A man lurches in front of her—drunk, or pretending to be drunk—then gives her upper arm a stinging, three-fingered slap as she dodges past. She hears several people speak the words “nigger wife.”

At last she is in Mickel's Millinery, the door shut behind her and its little bell still jingling. She leans her back against the door for half a second, then steps away, trying to regain her self-possession.

Yesterday Edy Fossett told her that an article about her and Thomas Jefferson had appeared in a Federalist newspaper—but Edy had only heard tell of the article, not read it herself. When Sally Hemings asked what it had actually said, Edy replied, “Just silliness and balderdash! I don't know why people trouble themselves with those rags!”

Mrs. Mickel glances at her as she stands by the door but doesn't meet her eye. There are two other people in the store—a white woman and her grown daughter—and Mrs. Mickel is explaining to them that she is all out of baleen and won't have any more until the week after next, but if Miss Clark—the daughter—is in a hurry, the wooden stays are almost as good. There follows a long conversation comparing the virtues of various types of stays, during which Sally Hemings keeps a few steps to the rear, waiting her turn, grateful for the opportunity to calm her hammering heart. She doesn't know what she will do when she finally has to leave—except that she won't go back to the stage office along Main Street, but maybe along Market and Little Commerce, although that would take her considerably out of her way.

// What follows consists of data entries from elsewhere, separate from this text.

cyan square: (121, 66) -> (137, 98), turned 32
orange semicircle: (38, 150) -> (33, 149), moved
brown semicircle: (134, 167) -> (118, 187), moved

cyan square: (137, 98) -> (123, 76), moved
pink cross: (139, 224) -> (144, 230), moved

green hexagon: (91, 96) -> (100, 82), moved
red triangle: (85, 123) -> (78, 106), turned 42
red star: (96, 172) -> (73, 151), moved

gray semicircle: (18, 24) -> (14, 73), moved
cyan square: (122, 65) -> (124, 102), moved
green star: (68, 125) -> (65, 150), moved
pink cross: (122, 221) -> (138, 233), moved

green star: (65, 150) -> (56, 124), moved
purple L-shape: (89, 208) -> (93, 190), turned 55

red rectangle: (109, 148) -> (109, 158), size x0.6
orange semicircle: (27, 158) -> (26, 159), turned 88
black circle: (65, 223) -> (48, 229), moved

Sally Hemings has been coming to this store for close to thirteen years, ever since she got back from Paris. Mrs. Mickel used to love it whenever she brought in Martha's or Maria's French gowns for copying or repair, and she could talk for hours about the quality of their materials and the fineness of the design and the stitching. Even those beautiful dresses became old-fashioned, however, and Mrs. Mickel was close to tears the day Maria asked to have one of Martha's passed-down Parisian gowns altered so that it might look more stylish. Ever since Maria's marriage, however, Sally Hemings has mostly come into the shop on her own business. She and Mrs. Mickel have that placid affection that arises between shopkeeper and customer over years of counter-side chitchat, and of learning bits and pieces of each other's life, and of watching each other age. It is clear Mrs. Mickel thinks Sally Hemings a kindred spirit.

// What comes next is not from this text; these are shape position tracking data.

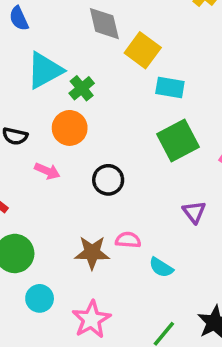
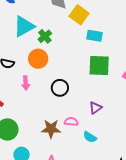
green square: (178, 140) -> (99, 66), turned 30
pink arrow: (47, 171) -> (26, 83), turned 64
purple triangle: (194, 212) -> (96, 108), moved, turned 32

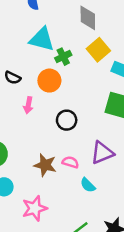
yellow square: (79, 15) -> (98, 50), moved
cyan triangle: (24, 26) -> (42, 39), turned 30
purple triangle: (96, 108) -> (102, 153), size x1.5

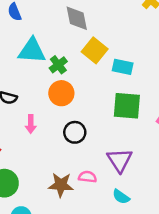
orange circle: (49, 81) -> (61, 93), moved
purple triangle: (102, 153) -> (120, 160), turned -30
cyan semicircle: (88, 185) -> (121, 197), moved

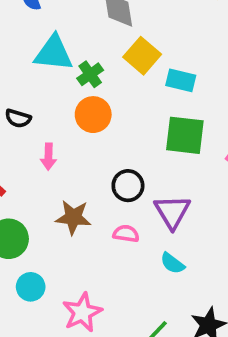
black circle: (75, 132) -> (128, 186), moved
brown star: (61, 185) -> (73, 217), moved

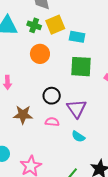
yellow square: (142, 56) -> (55, 25), turned 30
green cross: (90, 74) -> (34, 25), moved, turned -32
orange circle: (93, 115) -> (40, 54), moved

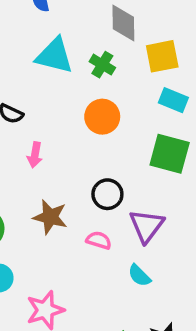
yellow square: (55, 25) -> (162, 56), moved

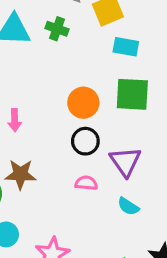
orange circle: (102, 117) -> (83, 103), moved
brown star: (50, 217) -> (20, 174), moved

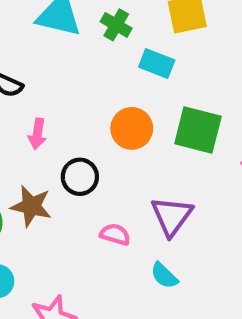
cyan rectangle: (126, 47) -> (157, 64), moved
black circle: (85, 141) -> (80, 177), moved

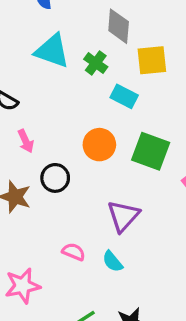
pink arrow: (37, 134) -> (26, 141), turned -40
pink semicircle: (115, 234) -> (74, 252), moved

Miss Clark and her mother simply cannot decide whether to settle for
the wood stays or hold out for the baleen and hope the latter come in on time. Sally Hemings keeps waiting for Mrs. Mickel to cast her a surreptitious eye-rolling glance, but no such glance is forthcoming.

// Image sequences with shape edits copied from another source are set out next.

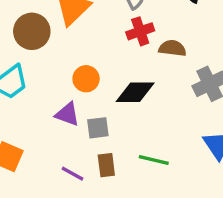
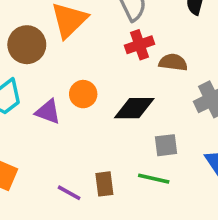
purple triangle: (67, 114) -> (48, 112), moved
gray square: (98, 128) -> (166, 145), moved

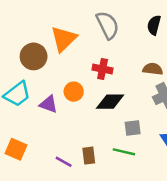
red cross: (140, 45) -> (103, 69), moved, turned 30
brown semicircle: (173, 62) -> (153, 69), moved

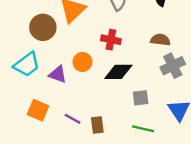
orange square: (16, 149) -> (38, 110), moved
green line: (124, 152) -> (143, 129), moved
purple line: (64, 162) -> (73, 119), moved

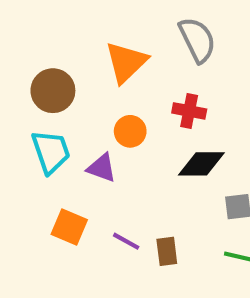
brown circle: (43, 27) -> (53, 91), moved
orange circle: (82, 62) -> (130, 131), moved
cyan trapezoid: (27, 64) -> (51, 152), turned -72

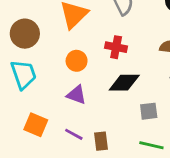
purple triangle: (102, 168) -> (77, 95), moved

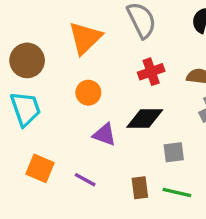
red cross: (116, 47) -> (151, 72), moved, turned -30
purple triangle: (77, 95) -> (104, 135), moved
brown rectangle: (101, 141) -> (140, 188), moved

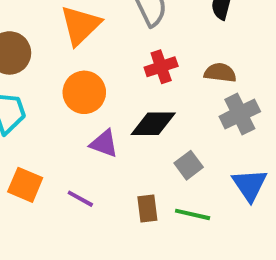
orange circle: (88, 93) -> (84, 92), size x1.4
gray square: (174, 152) -> (189, 165), turned -30

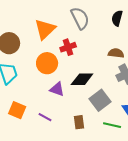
red cross: (161, 67) -> (68, 47), moved
gray square: (189, 165) -> (100, 100), size x1.5
green line: (193, 214) -> (112, 125), moved

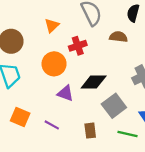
orange triangle: (45, 29) -> (52, 25), size x0.6
brown semicircle: (116, 53) -> (118, 37), moved

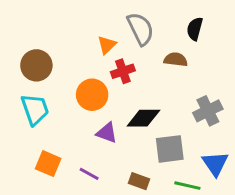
orange triangle: (52, 25) -> (107, 45), moved
gray square: (114, 106) -> (170, 149), turned 30
brown rectangle: (90, 131) -> (139, 181), turned -63

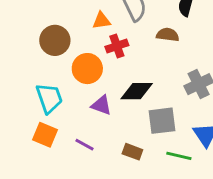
orange triangle: (107, 45) -> (101, 21), turned 36
brown circle: (36, 65) -> (55, 40), moved
cyan trapezoid: (35, 109) -> (49, 98), moved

At last the women reach a decision: They will have the dress made now and perhaps substitute baleen stays for the wood at a later date. Mrs. Mickel tells them she has just exactly the material they will want for the bodice and skirt, and then she calls for Nora, her Irish servant, to bring out the new shipment of silk.

Nora does as instructed, and while Miss Clark and her mother consider the skeins of evergreen, midnight blue and burgundy silk, Mrs. Mickel retreats to the back room with Nora for a couple of minutes. When she returns, she continues to ignore Sally Hemings, even though her two other customers have little need of her attention.

After a couple of minutes, Nora also emerges from the back room and indicates to Sally Hemings with a lateral glance and a hook motion of her hand that she should go out the front door and meet her in the alley.

Nora is only twelve, and as she speaks, she keeps her eyes on the ground. “Mrs. Mickel told me to tell you,” she says, “that she is sorry, but she will no longer be able to serve you in her store.” After a moment of silence, the girl looks up with her almost-Oriental, coffee-brown eyes. “I'm sure she doesn't mean it,” she says. A nervous smile flashes across her face, and then a wince of sorrow and shame.

Sally Hemings's only response to the message is to ask whether Nora thinks it would be possible to make her way to Market Street via mewses and alleys.

“I'm afraid I wouldn't know, miss,” says the girl, and Sally Hemings decides to give it a try.